Canadian Imperial Bank of Commerce (CIBC): CIBC simplifies CEBA loan repayment with a link on its website. The bank provides step-by-step instructions for loan repayment and encourages businesses to consult their advisors for a full understanding of their options. CIBC also offers to refinance CEBA loans for its customers.
Bank of Nova Scotia (Scotiabank): Scotiabank offers a straightforward method for repaying CEBA loans through bill payments to ScotiaLine for Business VISA. For those unable to repay the full loan amount before January 18, 2024, Scotiabank advisors work with businesses to determine eligibility for CEBA refinancing. Scotiabank’s rates and terms align with those of other major banks.

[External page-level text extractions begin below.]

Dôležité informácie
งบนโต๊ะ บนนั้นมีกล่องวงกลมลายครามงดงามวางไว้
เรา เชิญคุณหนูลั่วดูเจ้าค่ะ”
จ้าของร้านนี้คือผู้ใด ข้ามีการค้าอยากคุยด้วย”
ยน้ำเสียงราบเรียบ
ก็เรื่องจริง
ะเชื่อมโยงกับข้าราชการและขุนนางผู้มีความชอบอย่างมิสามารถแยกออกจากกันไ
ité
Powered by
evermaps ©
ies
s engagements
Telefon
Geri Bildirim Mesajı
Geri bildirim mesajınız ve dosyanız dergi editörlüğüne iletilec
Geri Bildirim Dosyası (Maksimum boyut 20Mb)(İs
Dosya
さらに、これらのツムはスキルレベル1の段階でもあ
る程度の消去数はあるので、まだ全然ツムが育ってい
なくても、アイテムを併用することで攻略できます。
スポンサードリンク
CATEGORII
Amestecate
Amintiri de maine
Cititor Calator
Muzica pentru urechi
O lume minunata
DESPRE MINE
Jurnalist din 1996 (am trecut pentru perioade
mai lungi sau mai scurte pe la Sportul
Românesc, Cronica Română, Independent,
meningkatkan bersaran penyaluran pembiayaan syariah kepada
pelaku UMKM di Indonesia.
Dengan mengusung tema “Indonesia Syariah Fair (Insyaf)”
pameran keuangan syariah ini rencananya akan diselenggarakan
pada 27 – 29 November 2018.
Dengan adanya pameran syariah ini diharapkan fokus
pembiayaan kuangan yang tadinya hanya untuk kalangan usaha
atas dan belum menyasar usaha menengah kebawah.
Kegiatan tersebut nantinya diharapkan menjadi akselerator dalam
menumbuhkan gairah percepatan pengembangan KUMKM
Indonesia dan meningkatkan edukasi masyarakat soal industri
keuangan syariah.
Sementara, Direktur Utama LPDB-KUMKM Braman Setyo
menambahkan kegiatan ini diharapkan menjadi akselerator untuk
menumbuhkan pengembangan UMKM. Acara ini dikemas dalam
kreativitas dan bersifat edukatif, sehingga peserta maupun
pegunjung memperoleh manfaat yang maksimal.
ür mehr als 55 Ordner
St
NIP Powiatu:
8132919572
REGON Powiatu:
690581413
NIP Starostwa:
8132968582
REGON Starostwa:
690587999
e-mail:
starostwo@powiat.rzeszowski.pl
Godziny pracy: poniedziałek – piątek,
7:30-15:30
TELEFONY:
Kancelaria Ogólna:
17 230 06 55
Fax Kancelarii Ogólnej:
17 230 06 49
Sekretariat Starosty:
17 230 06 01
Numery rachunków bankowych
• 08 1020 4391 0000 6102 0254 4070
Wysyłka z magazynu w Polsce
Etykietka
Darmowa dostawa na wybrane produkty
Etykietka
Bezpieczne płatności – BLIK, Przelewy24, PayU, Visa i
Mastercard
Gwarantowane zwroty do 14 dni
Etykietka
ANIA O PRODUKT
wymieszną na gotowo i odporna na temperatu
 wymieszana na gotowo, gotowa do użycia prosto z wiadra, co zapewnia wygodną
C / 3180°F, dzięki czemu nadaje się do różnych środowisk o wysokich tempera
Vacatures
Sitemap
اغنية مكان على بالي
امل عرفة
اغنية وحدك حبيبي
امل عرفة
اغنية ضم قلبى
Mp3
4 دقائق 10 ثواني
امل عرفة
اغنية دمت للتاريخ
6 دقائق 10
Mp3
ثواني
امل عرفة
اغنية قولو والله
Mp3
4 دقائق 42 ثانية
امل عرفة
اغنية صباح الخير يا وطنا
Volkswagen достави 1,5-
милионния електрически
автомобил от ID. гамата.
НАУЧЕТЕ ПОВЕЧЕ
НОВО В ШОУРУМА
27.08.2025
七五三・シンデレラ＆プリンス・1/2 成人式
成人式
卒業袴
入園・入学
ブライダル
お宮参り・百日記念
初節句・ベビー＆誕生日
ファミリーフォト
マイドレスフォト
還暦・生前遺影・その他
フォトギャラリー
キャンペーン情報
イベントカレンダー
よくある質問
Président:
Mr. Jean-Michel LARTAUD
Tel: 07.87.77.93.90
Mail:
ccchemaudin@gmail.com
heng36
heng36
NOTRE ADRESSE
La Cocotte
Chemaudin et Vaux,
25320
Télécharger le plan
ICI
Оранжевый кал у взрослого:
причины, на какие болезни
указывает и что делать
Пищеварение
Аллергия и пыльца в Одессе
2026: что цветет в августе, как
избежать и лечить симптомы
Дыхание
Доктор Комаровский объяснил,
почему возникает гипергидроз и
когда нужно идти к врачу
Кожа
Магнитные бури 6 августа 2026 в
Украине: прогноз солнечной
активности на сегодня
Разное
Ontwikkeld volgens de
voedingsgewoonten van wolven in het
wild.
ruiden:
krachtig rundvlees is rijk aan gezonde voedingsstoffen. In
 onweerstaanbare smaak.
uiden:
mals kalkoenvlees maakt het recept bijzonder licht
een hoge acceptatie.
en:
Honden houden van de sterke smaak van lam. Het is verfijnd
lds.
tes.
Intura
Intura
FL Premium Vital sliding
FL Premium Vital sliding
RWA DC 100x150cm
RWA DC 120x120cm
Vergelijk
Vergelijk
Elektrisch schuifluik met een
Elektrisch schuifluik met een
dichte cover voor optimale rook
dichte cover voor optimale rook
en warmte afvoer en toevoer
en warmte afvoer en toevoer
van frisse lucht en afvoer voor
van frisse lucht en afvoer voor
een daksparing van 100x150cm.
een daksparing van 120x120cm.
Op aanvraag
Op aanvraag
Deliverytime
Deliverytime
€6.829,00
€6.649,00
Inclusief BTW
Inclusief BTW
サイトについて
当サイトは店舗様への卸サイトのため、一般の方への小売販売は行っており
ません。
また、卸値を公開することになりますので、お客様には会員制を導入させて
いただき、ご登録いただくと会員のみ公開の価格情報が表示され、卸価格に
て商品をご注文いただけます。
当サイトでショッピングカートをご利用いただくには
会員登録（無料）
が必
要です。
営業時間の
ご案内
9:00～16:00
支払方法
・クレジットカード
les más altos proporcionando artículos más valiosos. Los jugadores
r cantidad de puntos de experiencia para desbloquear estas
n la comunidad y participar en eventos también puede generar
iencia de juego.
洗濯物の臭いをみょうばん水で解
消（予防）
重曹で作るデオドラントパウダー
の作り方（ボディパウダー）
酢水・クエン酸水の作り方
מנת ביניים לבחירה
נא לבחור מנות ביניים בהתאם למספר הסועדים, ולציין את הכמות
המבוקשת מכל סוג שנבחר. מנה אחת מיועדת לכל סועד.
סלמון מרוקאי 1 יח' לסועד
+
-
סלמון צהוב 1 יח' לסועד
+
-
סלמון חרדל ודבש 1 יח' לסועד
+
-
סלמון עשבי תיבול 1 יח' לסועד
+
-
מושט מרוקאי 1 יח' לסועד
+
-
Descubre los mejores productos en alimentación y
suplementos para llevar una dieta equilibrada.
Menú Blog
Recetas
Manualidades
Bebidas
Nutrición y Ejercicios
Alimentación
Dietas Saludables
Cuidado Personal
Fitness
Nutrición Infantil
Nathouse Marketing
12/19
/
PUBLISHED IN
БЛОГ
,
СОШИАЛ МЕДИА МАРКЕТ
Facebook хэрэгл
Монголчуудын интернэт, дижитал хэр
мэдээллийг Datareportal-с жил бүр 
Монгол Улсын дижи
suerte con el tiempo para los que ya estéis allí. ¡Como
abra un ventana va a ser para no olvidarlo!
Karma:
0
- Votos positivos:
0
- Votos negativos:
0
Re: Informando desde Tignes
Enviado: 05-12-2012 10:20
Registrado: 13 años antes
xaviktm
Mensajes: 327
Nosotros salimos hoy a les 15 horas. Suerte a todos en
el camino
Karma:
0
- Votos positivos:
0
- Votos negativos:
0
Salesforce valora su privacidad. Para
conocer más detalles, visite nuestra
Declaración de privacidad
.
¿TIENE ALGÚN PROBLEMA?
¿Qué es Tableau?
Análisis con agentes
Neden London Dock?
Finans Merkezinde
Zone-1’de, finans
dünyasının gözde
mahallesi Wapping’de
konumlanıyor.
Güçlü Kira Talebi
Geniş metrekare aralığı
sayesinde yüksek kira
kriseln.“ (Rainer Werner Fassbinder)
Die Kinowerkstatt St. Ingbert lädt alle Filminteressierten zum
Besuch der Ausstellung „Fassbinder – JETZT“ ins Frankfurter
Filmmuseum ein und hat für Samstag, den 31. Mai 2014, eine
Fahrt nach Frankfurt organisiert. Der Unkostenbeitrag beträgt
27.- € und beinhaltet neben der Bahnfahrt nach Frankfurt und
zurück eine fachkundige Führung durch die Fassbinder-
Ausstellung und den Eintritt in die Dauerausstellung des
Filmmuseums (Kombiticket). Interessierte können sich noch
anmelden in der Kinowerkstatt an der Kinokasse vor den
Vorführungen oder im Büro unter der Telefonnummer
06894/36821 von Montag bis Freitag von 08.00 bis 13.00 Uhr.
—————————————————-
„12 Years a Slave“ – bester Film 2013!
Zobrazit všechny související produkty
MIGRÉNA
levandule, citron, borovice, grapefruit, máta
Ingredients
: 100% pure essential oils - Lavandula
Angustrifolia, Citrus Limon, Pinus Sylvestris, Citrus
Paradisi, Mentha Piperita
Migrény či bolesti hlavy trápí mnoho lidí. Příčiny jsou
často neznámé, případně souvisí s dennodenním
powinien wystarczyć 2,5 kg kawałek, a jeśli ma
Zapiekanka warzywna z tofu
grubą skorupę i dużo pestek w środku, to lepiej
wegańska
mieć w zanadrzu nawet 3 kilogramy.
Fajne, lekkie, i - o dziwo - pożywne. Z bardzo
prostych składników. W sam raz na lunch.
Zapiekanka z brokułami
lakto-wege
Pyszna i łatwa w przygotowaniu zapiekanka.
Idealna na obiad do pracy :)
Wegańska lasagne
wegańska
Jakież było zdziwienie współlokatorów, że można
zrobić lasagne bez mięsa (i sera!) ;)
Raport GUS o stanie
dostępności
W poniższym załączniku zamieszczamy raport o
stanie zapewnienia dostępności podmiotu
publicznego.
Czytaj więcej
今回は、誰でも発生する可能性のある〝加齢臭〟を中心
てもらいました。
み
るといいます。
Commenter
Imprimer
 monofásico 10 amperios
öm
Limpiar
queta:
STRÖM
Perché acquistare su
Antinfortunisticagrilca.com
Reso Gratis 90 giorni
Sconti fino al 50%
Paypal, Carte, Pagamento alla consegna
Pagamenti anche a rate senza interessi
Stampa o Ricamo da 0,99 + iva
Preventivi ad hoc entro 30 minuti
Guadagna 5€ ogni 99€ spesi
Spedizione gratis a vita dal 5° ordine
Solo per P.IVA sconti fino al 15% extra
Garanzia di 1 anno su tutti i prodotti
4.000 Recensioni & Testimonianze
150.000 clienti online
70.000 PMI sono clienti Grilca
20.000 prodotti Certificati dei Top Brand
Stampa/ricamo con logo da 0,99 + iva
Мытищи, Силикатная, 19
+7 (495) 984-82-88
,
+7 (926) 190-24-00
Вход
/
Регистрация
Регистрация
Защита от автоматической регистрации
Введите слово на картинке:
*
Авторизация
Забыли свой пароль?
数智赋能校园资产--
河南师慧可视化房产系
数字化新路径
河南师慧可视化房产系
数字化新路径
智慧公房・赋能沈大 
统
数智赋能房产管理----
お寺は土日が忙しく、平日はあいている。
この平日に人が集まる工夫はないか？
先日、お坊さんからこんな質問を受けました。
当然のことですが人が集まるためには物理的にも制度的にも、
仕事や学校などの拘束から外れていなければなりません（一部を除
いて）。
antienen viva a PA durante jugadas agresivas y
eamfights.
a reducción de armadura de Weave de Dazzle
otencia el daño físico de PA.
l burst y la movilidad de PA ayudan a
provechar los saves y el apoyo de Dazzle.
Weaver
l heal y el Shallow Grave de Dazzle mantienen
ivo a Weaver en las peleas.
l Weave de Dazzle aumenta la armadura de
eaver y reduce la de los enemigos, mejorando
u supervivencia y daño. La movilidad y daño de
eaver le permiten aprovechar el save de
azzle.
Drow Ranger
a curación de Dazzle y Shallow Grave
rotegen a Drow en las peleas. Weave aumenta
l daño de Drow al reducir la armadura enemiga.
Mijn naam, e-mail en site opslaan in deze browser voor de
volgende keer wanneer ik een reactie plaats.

Bank of Montreal (BMO): BMO actively collaborates with its customers to refinance CEBA loans. It offers a Credit Line of Business with rates ranging from prime plus 2% to prime plus 11%. Effectively, this translates to interest rates between 9.2% and 18.2%, catering to a wide range of credit scores. Considering the $20,000 loan forgiveness portion, even a higher rate can provide long-term benefits, depending on individual circumstances.
National Bank of Canada (National): National Bank provides multiple options for CEBA loan repayment and assists customers with CEBA refinancing. Instructions for loan repayment can be found on its website. Businesses can speak with an advisor at the bank to assess their eligibility for CEBA refinancing. National also offers a dedicated CEBA support team reachable at [email protected].
Defaulting on CEBA Loan Repayment
Defaulting on a loan, including a government-backed initiative like CEBA, can have severe consequences for both credit scores and businesses. If a business fails to repay the CEBA loan, refinance through its financial institution, or secure financing from alternative lenders, the only remaining option is to continue with the CEBA loan after January 18, 2024 (or March 28, depending on the application status).